Going to Vietnam with my Uniqlo cotton hoodie always on was quite an experience. I have never known Vietnam can be so cold (17 Celsius to 24 Celsius. A further 6.5 Celsius drop in Ba na Hill due to troposheric altitudinal release of air pressure….Geographic stuff you don’t need to care about). So cold I didn’t dare go into the beach with my pants off, although her being so beautiful so tempting (a bit of sexual slur you may or mayn’t get). So I let my family do this thing for me, while me being photographer equipped with my new A6000 (mounted with cheap kit lens though).
But Vietnam beach is a funny place that the beach seems to keep me just a footstep apart to the South China Sea she guards. June last year, I went to the same place, and the same beach. I couldn’t step into the water either. Then was the sun, shinning so hard that make the beach too hot (nearly 42 Celsius then) for me to step out of my tent.
Vietnam Da Nang is so spacious that I can feel too much to be useful to me time to time. Like this time, when the hotel resort gave my family a free upgrade to a 3-storey villa. For just 4 people! The third floor was a cockloft with its own bedroom, TV-room, kitchen set, and bathroom. An L-shape cockloft with a triangular window under each side of the garble. When I stepped onto the naturally under-lit cockloft, the only thing I could see shining was the triangular window panel facing southwest. It made the cockloft even more haunting. Triangle is a symbol of fright and something related to death. And I am getting more superstitious with age. So I stepped down, and the whole cockloft was left untouched, unstepped in our whole staying.
Vietnam Da Nang this time was a notch too dark everywhere. It might be the weather (overcast oftimes). It might be the trees on the Marble Hill. Making every cave there allegory to something creepy, which was supposed to be a pilgrimage for peace and Karm. Making my son uneasy wherever he went, even just a children ride into a cartoonish forest (but full of insect-eating plants). Making every thing hinting where we should wait for our bodies to decompose and decay. Marble. Some religion says it’s path to heaven.
It might be more than the weather. Even in the hottest sun, we were visiting My Son, which had been the pantheon of ancient IndoChina before the French came to the burning and looting and destroying, in the name of modernisation. A place I could only smelled of blood, so ghostly even under the scorching sun. A place where my attention was caught by nothing but the human artefacts left intact, except beheaded. A place where I taught my son it was difficult for the western culture to accuse ISLS’s destruction of Syria, when “you see, they did exactly the same wherever they went at the zenith of imperialism".

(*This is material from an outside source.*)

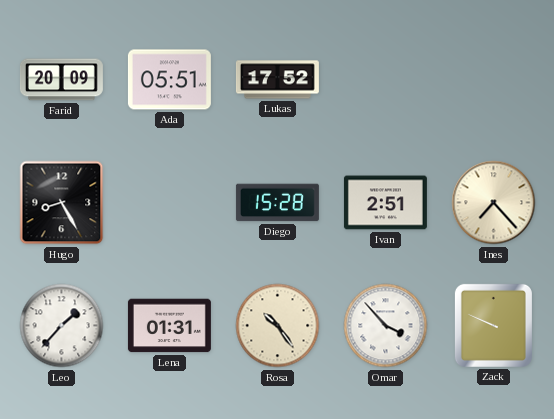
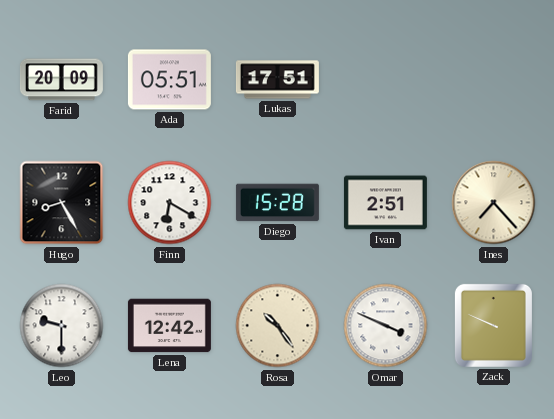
Lukas: 17:52 -> 17:51
Finn: none -> 6:20
Leo: 1:37 -> 9:30
Lena: 01:31 -> 12:42
Omar: 3:53 -> 3:49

It might be the book I read on the flight to and from. Thus Saith Zarathustra. In Chaper XI, The New Idol, when Nietzsche said “A State, is called the coldest of all cold monster. Coldly lieth it also; and this lie creepth from its mouth: “I, the state, am the people." What Can or Cannot be Said by John Cusack and Arunadha Roy, where Roy said, “Is it shocking that Barack Obama approved a “kill list"? What sort of list do the millions of people who have been killed in all the US wars belong on, if not a “kill list"? “What sort of love is this love that we have for countries? What sort of country is it that will ever live up to our dream? What sort of dreams were these that have been broken? Isn’t the greatness of great nations directly proportionate to their ability to be ruthless, genocidal? Doesn’t the height of a country’s “success" usually also mark the depths of its moral failure?"
And what about my failure? This year? What should I feel is right when my so-called comrade waves the flag of a Rockiesque Donald Trump as saviour of Hong Kong? Should I ever mention Hong Kong again? A place I begin to feel ashamed of? In hotel I met an American couple, who after I told I’m from Hong Kong, asked me, “Is it horrible in HK now?" My reply is “I haven’t much caught up with what’s going on there?" He asked “Is it because you live in US?" (OK. at least this time is US, not 戀英青 anymore). He replied “No, I simply shut myself out of the news channels there." How shameful I am. According to Roy, I can also be classified as refugee as I was exiled from everything I have ever known, my language, my history, as long as I am not waving any flag of any country, or any team, not even Arsenal.
The driver I hired could not speak much English or Chinese. So we kept google translating with each other (thanks Google). But he played on his car some very old Cantopop, singer all dead. Anita Mui. A titled song of 英雄本色3 夕陽之歌, then and there did I remember it was a film long ago shot in Vietnam. Driver complemented with Google it was Hoi An, very close to Da Nang. It was a time when HK production dared to shoot a 30 min. slaughter in an ancient city anointed UNESCO heritage asset, i.e. Archaeological Superstar, a term I mentioned when I told my son. A song that suddenly triggered my nostalgia that I told myself repeat and repeat I should never indulge myself into. Past is Past. It’s shit now. Past glory can never compensate Present Shit. What we can do is now try making it less shit. Which I haven’t dowse myself up to do yet.
I may never do. I should wait for mine to decompose and decay. And step on the stairway to heaven. I believe even Atheist has his own heaven. I do.